Friday, October 5, 2007

Advertising Makes a Subway Car Surreal

On a recent trip aboard the subway shuttle between Grand Central Station and Times Square, I was transported to an alien environment of larger-than-life television stars and outer-space imagery inspired by the NBC series "Heroes." Blame it on the advertising strategies of the MTA.


The interior of the car--walls and ceilings--was decked out entirely to make me think of the show, which depicts our world in the aftermath of a solar eclipse that leaves ordinary people with extraordinary powers. On the ceiling was fiery outer space imagery. On the walls were a dark, handsome fellow with wavy hair and stubble on is chin; a blonde woman in sparking earings; and two intense-looking Asian men.

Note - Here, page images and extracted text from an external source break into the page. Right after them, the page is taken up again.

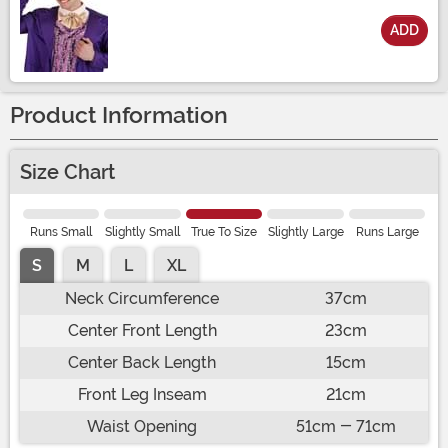
ADD
Size
Product Information
Size Chart
Runs Small
Slightly Small
True To Size
Slightly Large
Runs Large
S
M
L
XL
Neck Circumference
37cm
Center Front Length
23cm
Center Back Length
15cm
Front Leg Inseam
21cm
Waist Opening
51cm - 71cm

Everywhwere slogans exhorted me to tune in: "New purpose." "New adventure." "New quest."

The all-ad car that I rode in is part of the "brand car" strategy adopted by the MTA and advertisers. Although the concept goes back to at least around 2001, according to the New York Sun, I'd never seen anything so all-encompassing on the Lexington Avenue line, which I ride regularly to work. There, the typical ads tout subway security, the virtues of education and English lessons.

Balancing the demands of big, lucrative clients and less-wealthy small businesses in subway advertising is an old dilemma. In a article published in 1997, the Times described how the MTA was then backtracking from a big-money ad strategy to seek ads from smaller businesses.

Out of such strategies came subway cars with a range of ads--some of them for businesses, some for public institutions. A trip on the IRT brought you face to face with Roach Motel, personal injury lawyers and the City University. These ads weren't always elegant, but their juxtaposition on the walls of a subway car always reminded me of the splendid cacaphony of New York. At the very least, they were good for a laugh. And the best of them--the short poems of the Poetry in Motion series, the biographical blurbs of City University students and faculty, and the AIDS awareness telenovela of Julio y Marisol--were interesting, even inspiring..

I don't pine for the days of subway graffiti, which I always saw as vandalism no better than scribbling in a library book.

But I do like to see my subway cars, like my fellow passengers, reflecting the diversity and energy of the city.

Getting off the shuttle, I checked to see if the car next to mine extolled "Heroes." Instead, it was devoted to the show "Journeyman;" The slogan inside the car read, "Time changes everything." Indeed.